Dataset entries
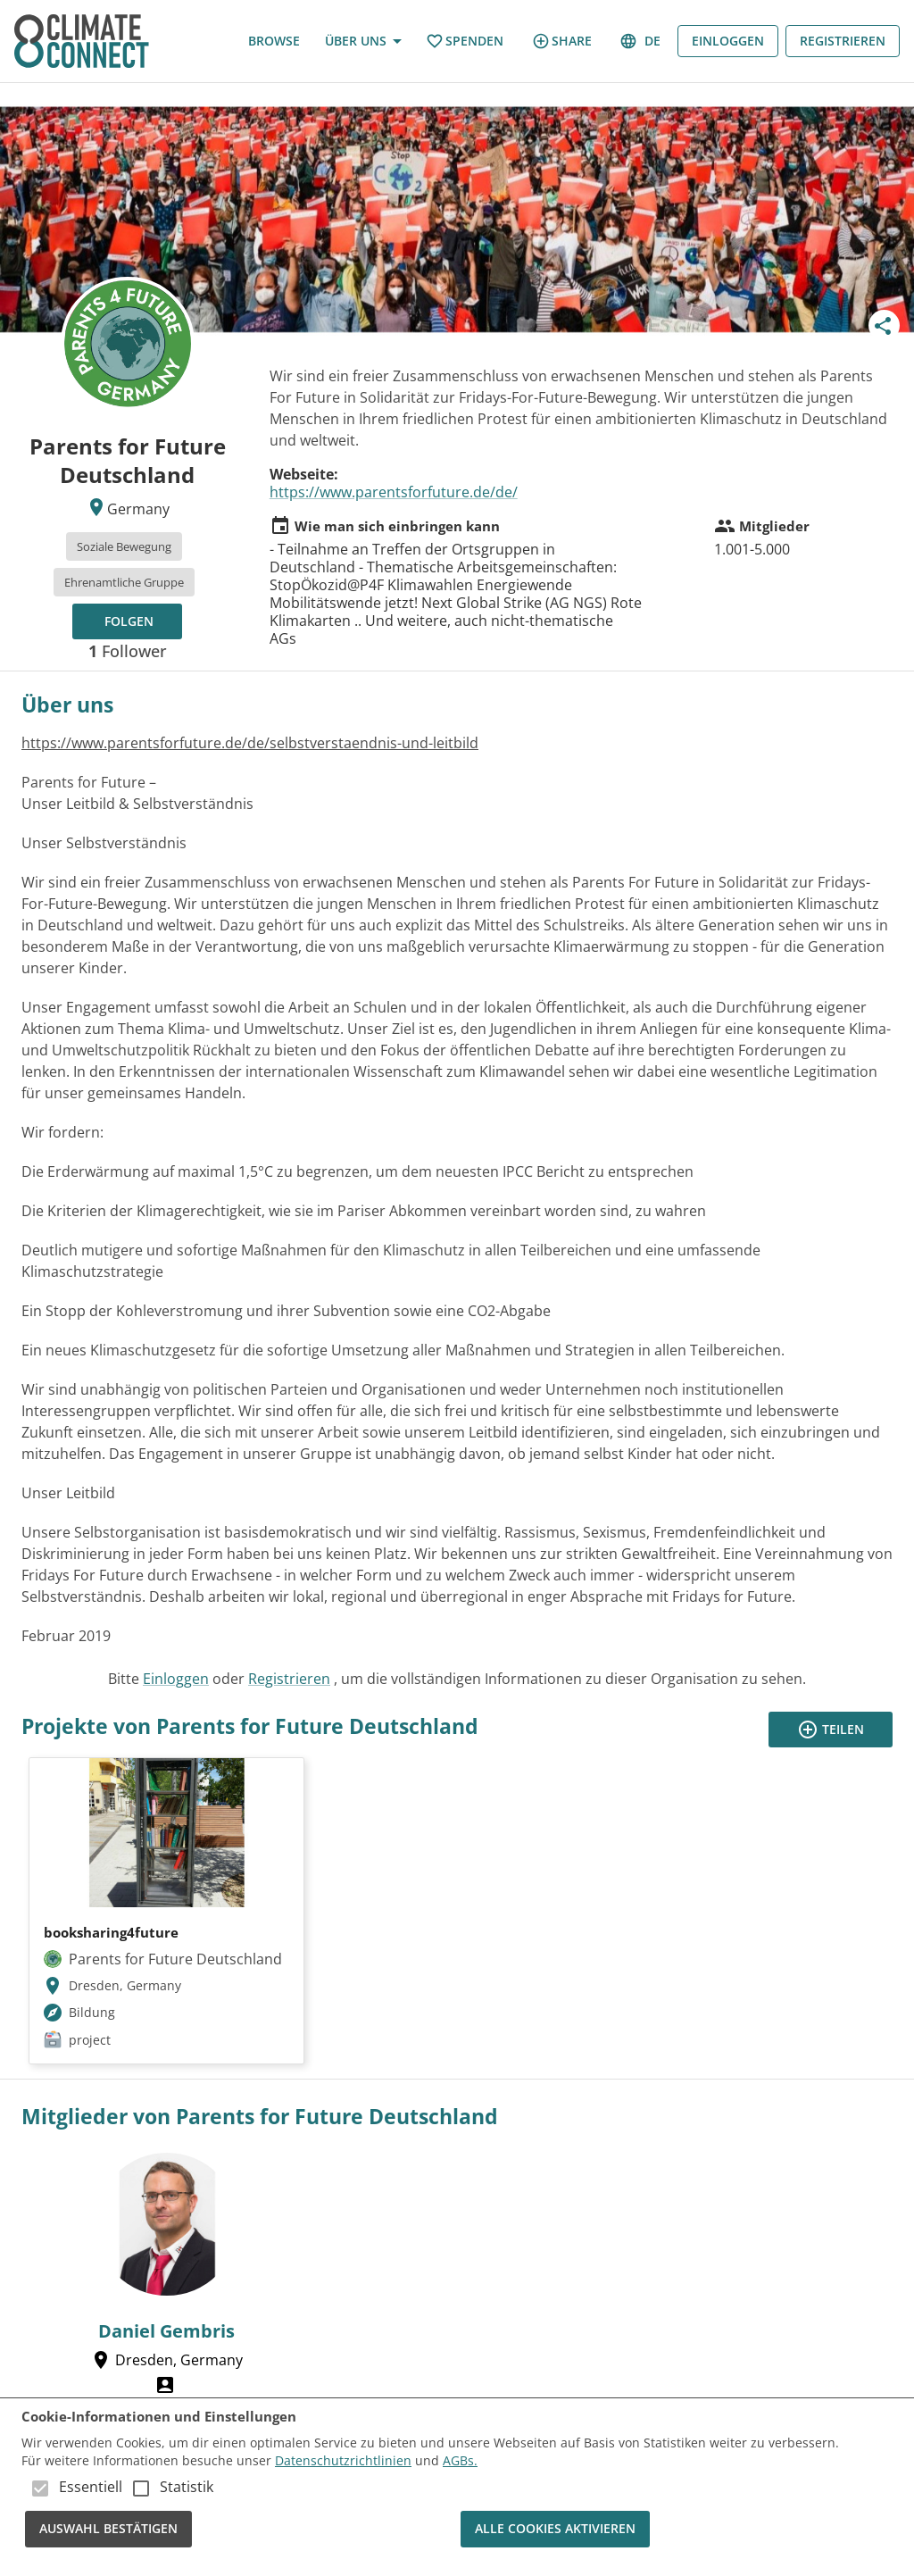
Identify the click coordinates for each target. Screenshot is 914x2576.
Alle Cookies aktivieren (555, 2529)
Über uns (362, 41)
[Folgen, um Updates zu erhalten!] (127, 621)
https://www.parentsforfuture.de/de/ (394, 492)
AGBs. (460, 2460)
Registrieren (842, 41)
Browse (274, 41)
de (641, 41)
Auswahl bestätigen (108, 2529)
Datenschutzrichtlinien (343, 2460)
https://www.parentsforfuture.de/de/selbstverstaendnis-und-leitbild (249, 743)
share (562, 41)
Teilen (831, 1730)
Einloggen (727, 41)
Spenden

What is being asked :: After reading through the records, count the lines that hold the string "https" and give only the count.

Task result :: 2